● **Data extract**
════════════════

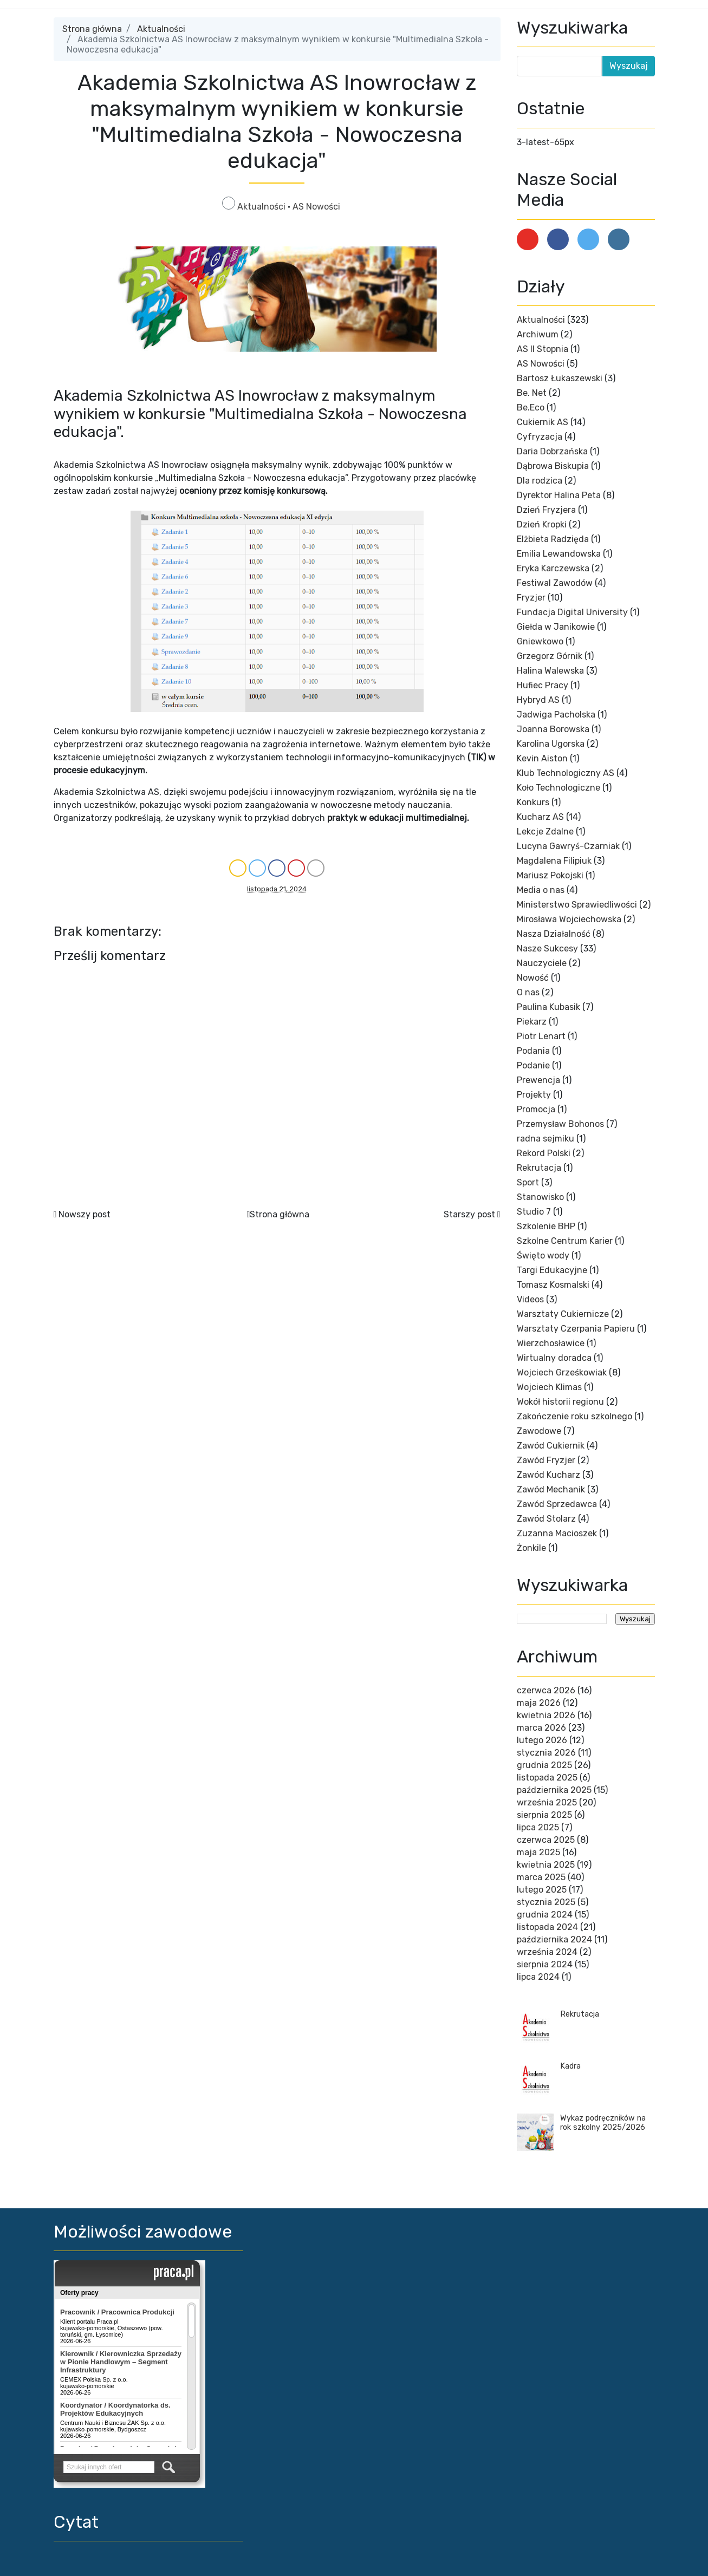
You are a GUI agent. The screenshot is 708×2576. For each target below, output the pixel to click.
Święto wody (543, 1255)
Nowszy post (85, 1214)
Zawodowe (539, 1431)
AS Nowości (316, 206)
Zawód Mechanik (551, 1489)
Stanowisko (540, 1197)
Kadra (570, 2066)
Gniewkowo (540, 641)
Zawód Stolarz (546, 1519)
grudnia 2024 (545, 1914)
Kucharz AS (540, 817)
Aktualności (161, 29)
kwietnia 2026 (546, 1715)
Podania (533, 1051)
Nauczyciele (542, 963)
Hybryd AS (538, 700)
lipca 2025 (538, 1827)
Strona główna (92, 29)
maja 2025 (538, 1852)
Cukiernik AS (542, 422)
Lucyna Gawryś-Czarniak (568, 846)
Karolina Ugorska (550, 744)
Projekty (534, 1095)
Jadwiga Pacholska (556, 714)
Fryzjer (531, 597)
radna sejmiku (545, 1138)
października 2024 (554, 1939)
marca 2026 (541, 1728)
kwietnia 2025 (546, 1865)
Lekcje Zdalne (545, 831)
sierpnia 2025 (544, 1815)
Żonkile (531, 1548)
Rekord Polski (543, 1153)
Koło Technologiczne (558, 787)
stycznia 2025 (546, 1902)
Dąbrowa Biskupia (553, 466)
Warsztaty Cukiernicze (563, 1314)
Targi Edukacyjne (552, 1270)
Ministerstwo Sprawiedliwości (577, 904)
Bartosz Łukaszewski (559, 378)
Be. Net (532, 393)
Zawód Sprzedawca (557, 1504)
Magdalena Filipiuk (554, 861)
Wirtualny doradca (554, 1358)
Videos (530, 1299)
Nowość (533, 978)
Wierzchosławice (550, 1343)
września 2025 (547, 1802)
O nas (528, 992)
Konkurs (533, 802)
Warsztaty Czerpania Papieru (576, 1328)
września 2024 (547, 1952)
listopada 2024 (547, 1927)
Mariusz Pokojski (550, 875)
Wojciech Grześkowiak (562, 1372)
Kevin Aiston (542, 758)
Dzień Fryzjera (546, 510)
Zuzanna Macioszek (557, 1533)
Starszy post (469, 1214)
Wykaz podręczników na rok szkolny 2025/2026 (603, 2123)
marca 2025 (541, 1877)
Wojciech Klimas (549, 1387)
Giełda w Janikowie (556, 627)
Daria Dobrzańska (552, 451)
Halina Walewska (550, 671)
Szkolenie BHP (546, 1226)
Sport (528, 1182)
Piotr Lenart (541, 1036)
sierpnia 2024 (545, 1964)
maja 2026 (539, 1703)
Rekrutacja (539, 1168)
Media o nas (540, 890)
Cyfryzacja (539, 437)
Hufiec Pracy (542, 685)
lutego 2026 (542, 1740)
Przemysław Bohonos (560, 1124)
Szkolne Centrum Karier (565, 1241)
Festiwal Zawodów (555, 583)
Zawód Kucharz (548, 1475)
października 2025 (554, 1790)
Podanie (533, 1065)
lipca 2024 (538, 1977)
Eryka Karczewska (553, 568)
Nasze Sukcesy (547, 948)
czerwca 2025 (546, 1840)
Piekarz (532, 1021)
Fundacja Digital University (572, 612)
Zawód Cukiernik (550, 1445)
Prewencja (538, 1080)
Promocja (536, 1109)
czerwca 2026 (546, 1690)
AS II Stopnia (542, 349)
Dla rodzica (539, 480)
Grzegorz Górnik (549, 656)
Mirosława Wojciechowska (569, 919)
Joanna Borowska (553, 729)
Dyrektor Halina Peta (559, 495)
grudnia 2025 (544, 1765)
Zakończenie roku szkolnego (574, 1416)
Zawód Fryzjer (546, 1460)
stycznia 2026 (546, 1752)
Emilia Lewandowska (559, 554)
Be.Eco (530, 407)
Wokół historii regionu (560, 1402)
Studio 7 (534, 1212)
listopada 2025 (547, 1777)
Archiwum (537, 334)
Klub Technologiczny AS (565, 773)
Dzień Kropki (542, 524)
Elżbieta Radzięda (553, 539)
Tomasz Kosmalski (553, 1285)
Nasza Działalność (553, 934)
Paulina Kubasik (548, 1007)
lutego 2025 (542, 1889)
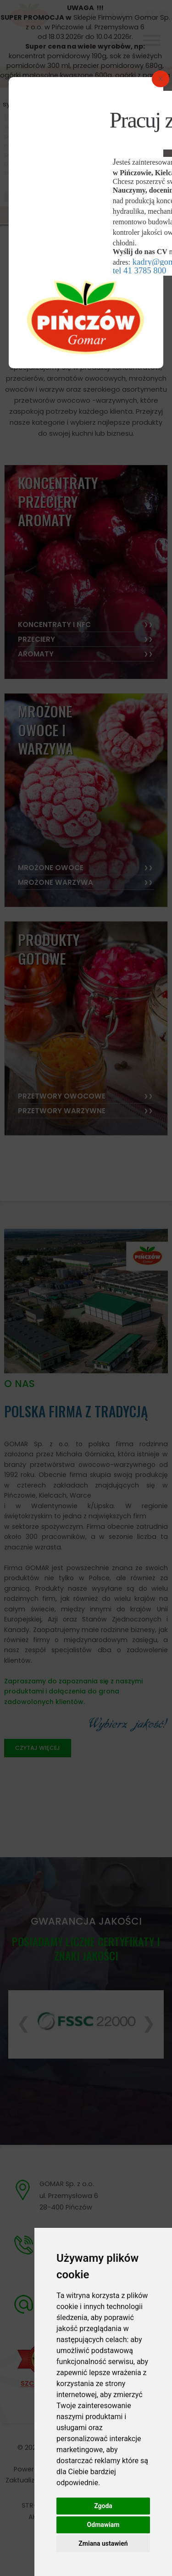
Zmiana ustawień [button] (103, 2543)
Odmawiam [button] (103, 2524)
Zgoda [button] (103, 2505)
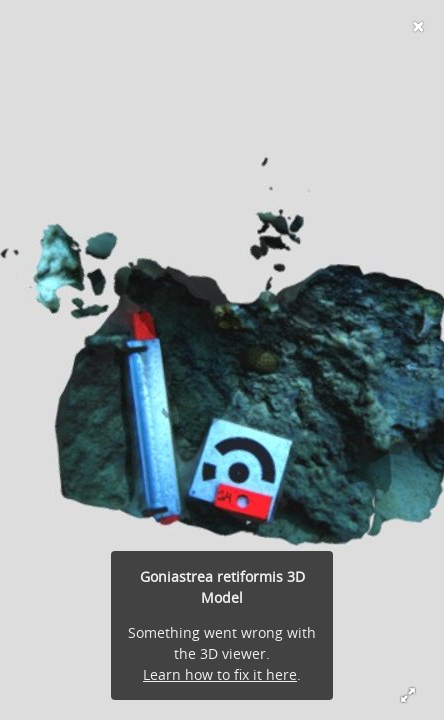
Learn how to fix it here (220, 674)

════════════════

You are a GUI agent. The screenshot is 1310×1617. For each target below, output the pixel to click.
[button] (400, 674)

════════════════

● **Work required**
Your task is to restate, word for word, only those lines above that fall between the line holding "Targi Edukacyjne (552, 1270)" and the line holding "Cyfryzacja (539, 437)", inclusive.

● **Answer below**
Targi Edukacyjne (552, 1270)
Ministerstwo Sprawiedliwości (577, 904)
Bartosz Łukaszewski (559, 378)
Be. Net (532, 393)
Zawód Sprzedawca (557, 1504)
Magdalena Filipiuk (554, 861)
Wirtualny doradca (554, 1358)
Videos (530, 1299)
Nowość (533, 978)
Wierzchosławice (550, 1343)
września 2025 (547, 1802)
O nas (528, 992)
Konkurs (533, 802)
Warsztaty Czerpania Papieru (576, 1328)
września 2024 (547, 1952)
listopada 2024 (547, 1927)
Mariusz Pokojski (550, 875)
Wojciech Grześkowiak (562, 1372)
Kevin Aiston (542, 758)
Dzień Fryzjera (546, 510)
Zuzanna Macioszek (557, 1533)
Starszy post (469, 1214)
Wykaz podręczników na rok szkolny 2025/2026 (603, 2123)
marca 2025 (541, 1877)
Wojciech Klimas (549, 1387)
Giełda w Janikowie (556, 627)
Daria Dobrzańska (552, 451)
Halina Walewska (550, 671)
Szkolenie BHP (546, 1226)
Sport (528, 1182)
Piotr Lenart (541, 1036)
sierpnia 2024 (545, 1964)
maja 2026 (539, 1703)
Rekrutacja (539, 1168)
Media o nas (540, 890)
Cyfryzacja (539, 437)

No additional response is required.